Re: How to implement message forwarding from one CID to another in vhost driver

[Date Prev][Date Next][Thread Prev][Thread Next][Date Index][Thread Index]

 



Hey Stefano,

On 23.05.24 10:45, Stefano Garzarella wrote:
On Tue, May 21, 2024 at 08:50:22AM GMT, Alexander Graf wrote:
Howdy,

On 20.05.24 14:44, Dorjoy Chowdhury wrote:
Hey Stefano,

Thanks for the reply.


On Mon, May 20, 2024, 2:55 PM Stefano Garzarella <sgarzare@xxxxxxxxxx> wrote:
Hi Dorjoy,

On Sat, May 18, 2024 at 04:17:38PM GMT, Dorjoy Chowdhury wrote:
Hi,

Hope you are doing well. I am working on adding AWS Nitro Enclave[1]
emulation support in QEMU. Alexander Graf is mentoring me on this work. A v1 patch series has already been posted to the qemu-devel mailing list[2].

AWS nitro enclaves is an Amazon EC2[3] feature that allows creating isolated execution environments, called enclaves, from Amazon EC2 instances, which are used for processing highly sensitive data. Enclaves have no persistent storage and no external networking. The enclave VMs are based on Firecracker microvm and have a vhost-vsock device for communication with the parent EC2 instance that spawned it and a Nitro Secure Module (NSM) device for cryptographic attestation. The parent instance VM always has CID 3 while the enclave VM gets a dynamic CID. The enclave VMs can communicate with the parent instance over various ports to CID 3, for example, the init process inside an enclave sends a heartbeat to port 9000 upon boot, expecting a heartbeat reply, letting the
parent instance know that the enclave VM has successfully booted.

The plan is to eventually make the nitro enclave emulation in QEMU standalone
i.e., without needing to run another VM with CID 3 with proper vsock
If you don't have to launch another VM, maybe we can avoid vhost-vsock
and emulate virtio-vsock in user-space, having complete control over the
behavior.

So we could use this opportunity to implement virtio-vsock in QEMU [4]
or use vhost-user-vsock [5] and customize it somehow.
(Note: vhost-user-vsock already supports sibling communication, so maybe
with a few modifications it fits your case perfectly)
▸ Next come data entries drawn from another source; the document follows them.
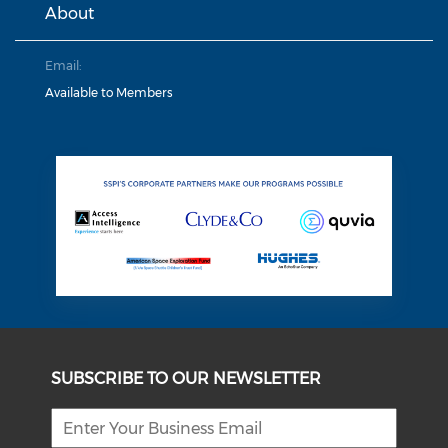
About
Email:
Available to Members
SUBSCRIBE TO OUR NEWSLETTER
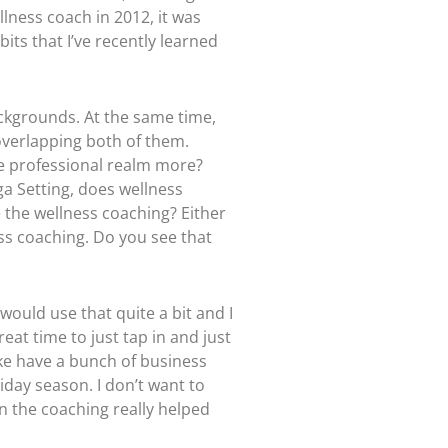
lness coach in 2012, it was
bits that I’ve recently learned
ckgrounds. At the same time,
 overlapping both of them.
the professional realm more?
ga Setting, does wellness
e the wellness coaching? Either
ss coaching. Do you see that
 would use that quite a bit and I
eat time to just tap in and just
like have a bunch of business
liday season. I don’t want to
n the coaching really helped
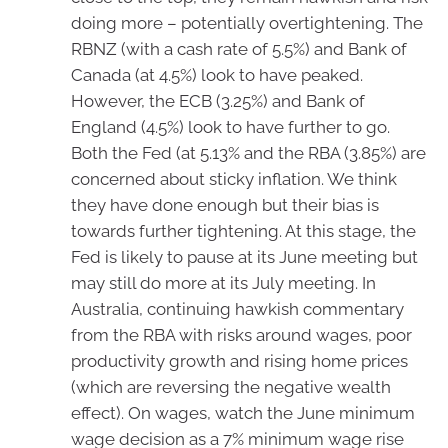
doing more – potentially overtightening. The
RBNZ (with a cash rate of 5.5%) and Bank of
Canada (at 4.5%) look to have peaked.
However, the ECB (3.25%) and Bank of
England (4.5%) look to have further to go.
Both the Fed (at 5.13% and the RBA (3.85%) are
concerned about sticky inflation. We think
they have done enough but their bias is
towards further tightening. At this stage, the
Fed is likely to pause at its June meeting but
may still do more at its July meeting. In
Australia, continuing hawkish commentary
from the RBA with risks around wages, poor
productivity growth and rising home prices
(which are reversing the negative wealth
effect). On wages, watch the June minimum
wage decision as a 7% minimum wage rise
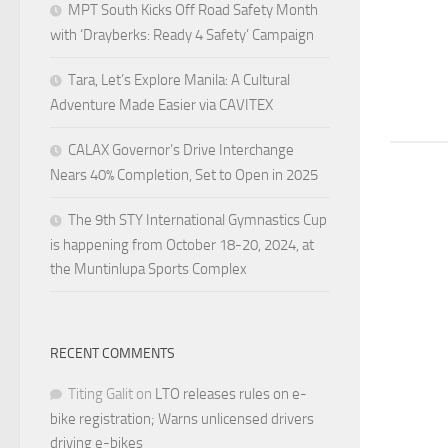
MPT South Kicks Off Road Safety Month
with ‘Drayberks: Ready 4 Safety’ Campaign
Tara, Let’s Explore Manila: A Cultural
Adventure Made Easier via CAVITEX
CALAX Governor’s Drive Interchange
Nears 40% Completion, Set to Open in 2025
The 9th STY International Gymnastics Cup
is happening from October 18-20, 2024, at
the Muntinlupa Sports Complex
RECENT COMMENTS
Titing Galit
on
LTO releases rules on e-
bike registration; Warns unlicensed drivers
driving e-bikes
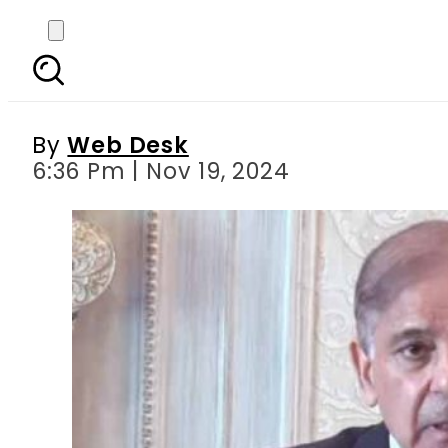
Economic, political 
By
Web Desk
6:36 Pm | Nov 19, 2024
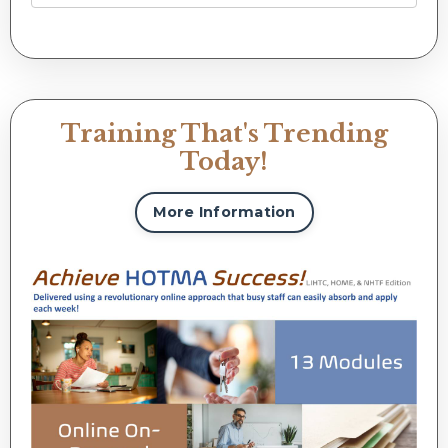
Training That's Trending
Today!
More Information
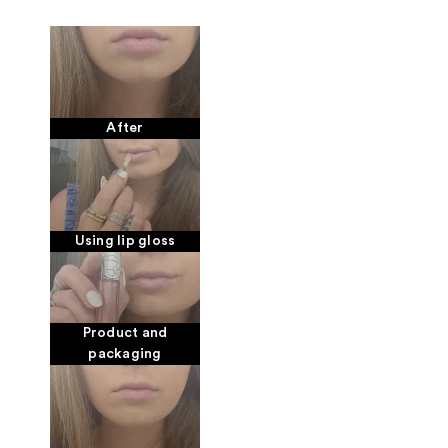
After
Using lip gloss
Product and
packaging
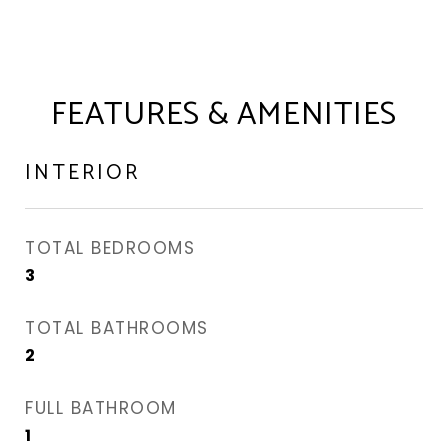
FEATURES & AMENITIES
INTERIOR
TOTAL BEDROOMS
3
TOTAL BATHROOMS
2
FULL BATHROOM
1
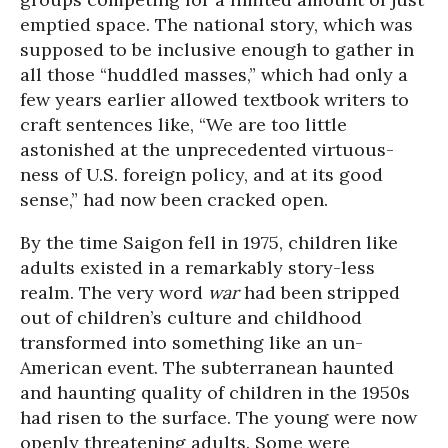
emptied space. The national story, which was
supposed to be inclusive enough to gather in
all those “huddled masses,” which had only a
few years earlier allowed textbook writers to
craft sentences like, “We are too little
astonished at the unprecedented virtuous-
ness of U.S. foreign policy, and at its good
sense,” had now been cracked open.
By the time Saigon fell in 1975, children like
adults existed in a remarkably story-less
realm. The very word
war
had been stripped
out of children’s culture and childhood
transformed into something like an un-
American event. The subterranean haunted
and haunting quality of children in the 1950s
had risen to the surface. The young were now
openly threatening adults. Some were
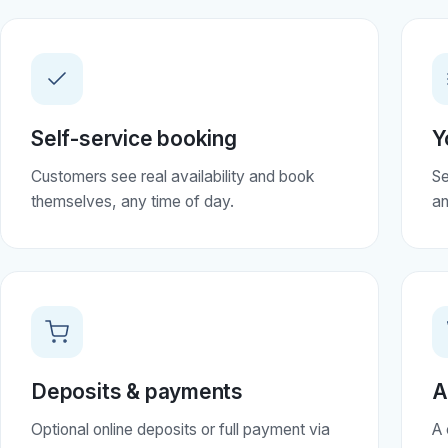
Self-service booking
Y
Customers see real availability and book
Se
themselves, any time of day.
an
Deposits & payments
A
Optional online deposits or full payment via
A 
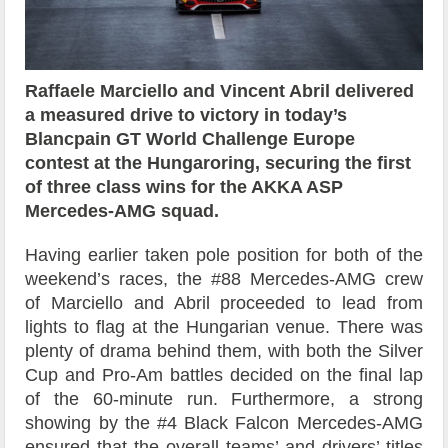
Raffaele Marciello and Vincent Abril delivered
a measured drive to victory in today’s
Blancpain GT World Challenge Europe
contest at the Hungaroring, securing the first
of three class wins for the AKKA ASP
Mercedes-AMG squad.
Having earlier taken pole position for both of the
weekend’s races, the #88 Mercedes-AMG crew
of Marciello and Abril proceeded to lead from
lights to flag at the Hungarian venue. There was
plenty of drama behind them, with both the Silver
Cup and Pro-Am battles decided on the final lap
of the 60-minute run. Furthermore, a strong
showing by the #4 Black Falcon Mercedes-AMG
ensured that the overall teams’ and drivers’ titles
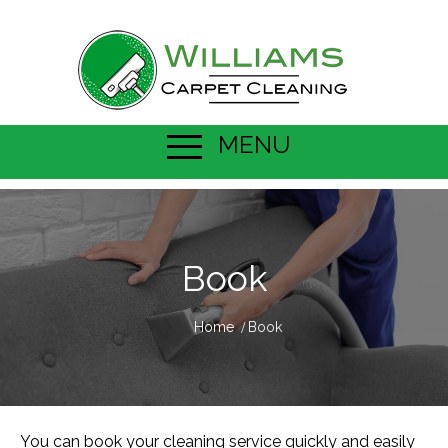
MENU
Book
Home
Book
You can book your
cleaning service
quickly and easily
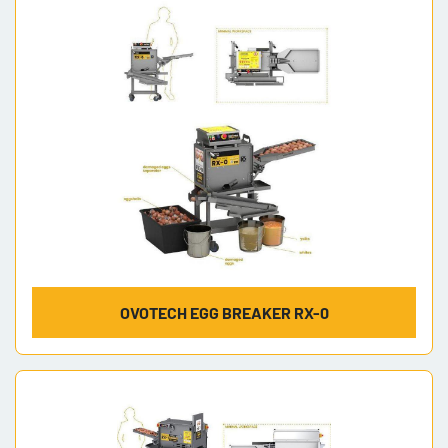
Model
OVOTECH EGG BREAKER RX-0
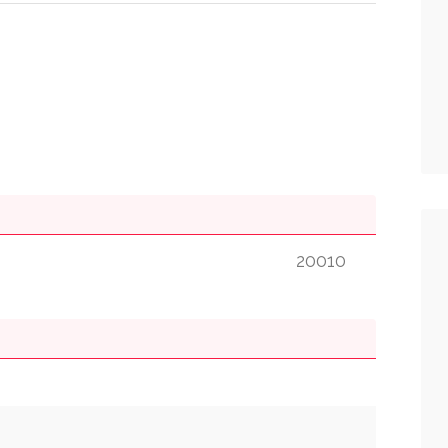
20010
[4] https://gitlab.com/qemu-project/qemu/-/issues/2095
[5] https://github.com/rust-vmm/vhost-device/tree/main/vhost-device-vsock


Thanks for letting me know. Right now I don't have a complete picture
but I will look into them. Thank you.


communication support. For this to work, one approach could be to teach the
vhost driver in kernel to forward CID 3 messages to another CID N
So in this case both CID 3 and N would be assigned to the same QEMU
process?


CID N is assigned to the enclave VM. CID 3 was supposed to be the
parent VM that spawns the enclave VM (this is how it is in AWS, where
an EC2 instance VM spawns the enclave VM from inside it and that
parent EC2 instance always has CID 3). But in the QEMU case as we
don't want a parent VM (we want to run enclave VMs standalone) we
would need to forward the CID 3 messages to host CID. I don't know if
it means CID 3 and CID N is assigned to the same QEMU process. Sorry.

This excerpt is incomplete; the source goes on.